Client Example (Python)

import zmq
from msgpack import packb, unpackb

# Connect
ctx = zmq.Context()
sock = ctx.socket(zmq.REQ)
sock.connect("tcp://localhost:12022")

# Send request
with open('image.png', 'rb') as f:
    image_buffer = f.read()

sock.send(packb({
    'method': 'predict',
    'args': [[image_buffer]],
    'kwargs': {}
}))

# Receive response
result = unpackb(sock.recv())
print(result)

Directory Structure

python-services/
├── common/
│   ├── __init__.py
│   ├── zero_server.py      # ZeroMQ server
│   ├── image_utils.py      # Image processing utilities
│   └── transform.py        # Data transformation pipeline
├── predictors/
│   ├── __init__.py
│   ├── torchscript_predictor.py   # PyTorch loader
│   └── tensorflow_predictor.py    # TensorFlow loader
├── services/
│   ├── __init__.py
│   ├── layout_service.py
│   ├── mask_service.py
│   ├── semantic_service.py
│   ├── gauge_service.py
│   ├── loc_service.py
│   ├── ocr_service.py
│   └── brackets_service.py
├── config/
│   └── semantic.yaml       # Example configuration
├── scripts/
│   ├── export_torchscript.py
│   └── export_tensorflow.py
├── main.py                 # Unified entry point
├── requirements.txt
└── README.md

Docker Deployment

Prerequisites

  1. Docker with NVIDIA GPU support (nvidia-docker2 / nvidia-container-toolkit)
  2. User must be in the docker group:
    sudo usermod -aG docker $USER
    # Re-login to apply group membership
    

Quick Start

cd backend/python-services

# Build all-in-one image
docker build -f Dockerfile --target all-in-one -t starry-ml:latest ../../..

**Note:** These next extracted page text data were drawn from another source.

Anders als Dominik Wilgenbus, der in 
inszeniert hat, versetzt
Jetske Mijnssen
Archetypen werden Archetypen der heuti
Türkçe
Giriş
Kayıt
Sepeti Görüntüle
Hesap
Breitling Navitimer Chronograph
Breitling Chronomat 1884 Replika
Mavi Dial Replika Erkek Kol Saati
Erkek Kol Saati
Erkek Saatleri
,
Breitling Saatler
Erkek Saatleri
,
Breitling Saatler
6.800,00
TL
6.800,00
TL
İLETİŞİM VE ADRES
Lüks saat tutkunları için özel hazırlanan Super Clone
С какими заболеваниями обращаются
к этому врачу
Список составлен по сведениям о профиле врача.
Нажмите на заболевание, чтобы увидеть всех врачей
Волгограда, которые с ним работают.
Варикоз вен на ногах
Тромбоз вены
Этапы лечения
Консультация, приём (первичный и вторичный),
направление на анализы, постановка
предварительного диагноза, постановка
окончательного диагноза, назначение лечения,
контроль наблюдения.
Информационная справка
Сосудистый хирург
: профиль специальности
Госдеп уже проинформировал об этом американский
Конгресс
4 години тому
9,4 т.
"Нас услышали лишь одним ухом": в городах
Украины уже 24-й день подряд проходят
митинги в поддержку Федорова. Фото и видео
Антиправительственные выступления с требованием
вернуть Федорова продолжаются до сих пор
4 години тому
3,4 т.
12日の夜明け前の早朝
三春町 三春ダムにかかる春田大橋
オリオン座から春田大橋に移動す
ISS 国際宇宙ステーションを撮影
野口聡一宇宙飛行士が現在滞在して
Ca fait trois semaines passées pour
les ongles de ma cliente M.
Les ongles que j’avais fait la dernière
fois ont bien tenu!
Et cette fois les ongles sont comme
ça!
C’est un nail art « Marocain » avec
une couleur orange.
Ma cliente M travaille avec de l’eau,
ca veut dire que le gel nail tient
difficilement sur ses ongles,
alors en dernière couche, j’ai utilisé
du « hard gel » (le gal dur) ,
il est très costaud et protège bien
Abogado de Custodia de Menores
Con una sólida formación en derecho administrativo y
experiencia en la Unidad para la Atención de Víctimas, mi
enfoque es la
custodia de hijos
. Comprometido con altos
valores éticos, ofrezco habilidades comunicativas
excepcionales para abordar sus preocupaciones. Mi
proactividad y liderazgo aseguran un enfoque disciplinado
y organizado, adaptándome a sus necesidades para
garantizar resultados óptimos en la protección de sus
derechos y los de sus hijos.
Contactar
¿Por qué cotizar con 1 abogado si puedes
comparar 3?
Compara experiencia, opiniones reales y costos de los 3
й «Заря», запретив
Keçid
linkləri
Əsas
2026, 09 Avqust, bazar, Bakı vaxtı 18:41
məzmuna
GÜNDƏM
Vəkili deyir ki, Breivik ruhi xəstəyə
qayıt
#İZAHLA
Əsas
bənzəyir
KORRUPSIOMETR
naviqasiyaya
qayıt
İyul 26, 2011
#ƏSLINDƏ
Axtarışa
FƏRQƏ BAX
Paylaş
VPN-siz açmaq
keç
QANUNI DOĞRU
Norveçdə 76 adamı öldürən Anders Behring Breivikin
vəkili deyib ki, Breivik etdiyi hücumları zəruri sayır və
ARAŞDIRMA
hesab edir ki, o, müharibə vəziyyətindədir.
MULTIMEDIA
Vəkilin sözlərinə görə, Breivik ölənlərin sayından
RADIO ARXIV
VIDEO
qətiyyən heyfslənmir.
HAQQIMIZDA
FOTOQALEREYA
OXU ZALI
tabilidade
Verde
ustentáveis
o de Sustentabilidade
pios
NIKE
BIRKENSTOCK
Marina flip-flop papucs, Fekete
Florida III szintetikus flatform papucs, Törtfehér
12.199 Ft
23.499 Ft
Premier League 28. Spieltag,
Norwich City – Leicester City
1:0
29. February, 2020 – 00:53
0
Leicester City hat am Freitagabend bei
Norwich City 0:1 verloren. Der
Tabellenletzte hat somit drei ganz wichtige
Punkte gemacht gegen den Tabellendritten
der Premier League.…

# Run layout service (example)
docker run --gpus all -p 12022:12022 \
  -v /path/to/models/starry-dist:/models/starry-dist:ro \
  -v /path/to/deep-starry:/app/deep-starry:ro \
  starry-ml:latest \
  python /app/deep-starry/streamPredictor.py \
  /models/starry-dist/20221125-scorelayout-1121-residue-u-d4-w64-d4-w64 \
  -p 12022 -dv cuda -m layout

Using Docker Compose

# Test single service
docker compose -f docker-compose.test.yml up layout

# Production: all services
docker compose up -d

Model Volumes

Mount the following directories to the container:

  • starry-dist/ - PyTorch model weights (layout, mask, semantic, gauge)
  • ocr-dist/ - TensorFlow/PyTorch weights (loc, ocr, brackets)

Build Targets

The Dockerfile provides multiple build targets:

Target Description Size
pytorch-services PyTorch only (layout, mask, semantic, gauge) ~5GB
tensorflow-services TensorFlow only (ocr, brackets) ~4GB
all-in-one Both frameworks (all services) ~9GB

Example Dockerfile (lightweight)

Protocol

Communication uses ZeroMQ REP/REQ pattern with MessagePack serialization.

Request Format

{
    'method': 'predict',
    'args': [[buffer1, buffer2, ...]],  # List of image byte buffers
    'kwargs': {}                         # Optional keyword arguments
}

Response Format

{
    'code': 0,           # 0 for success, -1 for error
    'msg': 'success',
    'data': [...]        # List of prediction results
}

Notes

  1. TorchScript Compatibility: Some dynamic operations may not be supported. Test models after export.

  2. Preprocessing Consistency: Ensure preprocessing matches the original implementation exactly.

  3. TensorFlow Version: SavedModel format requires compatible TF version for loading.

  4. GPU Memory: TensorFlow models use memory growth to prevent OOM. Configure as needed.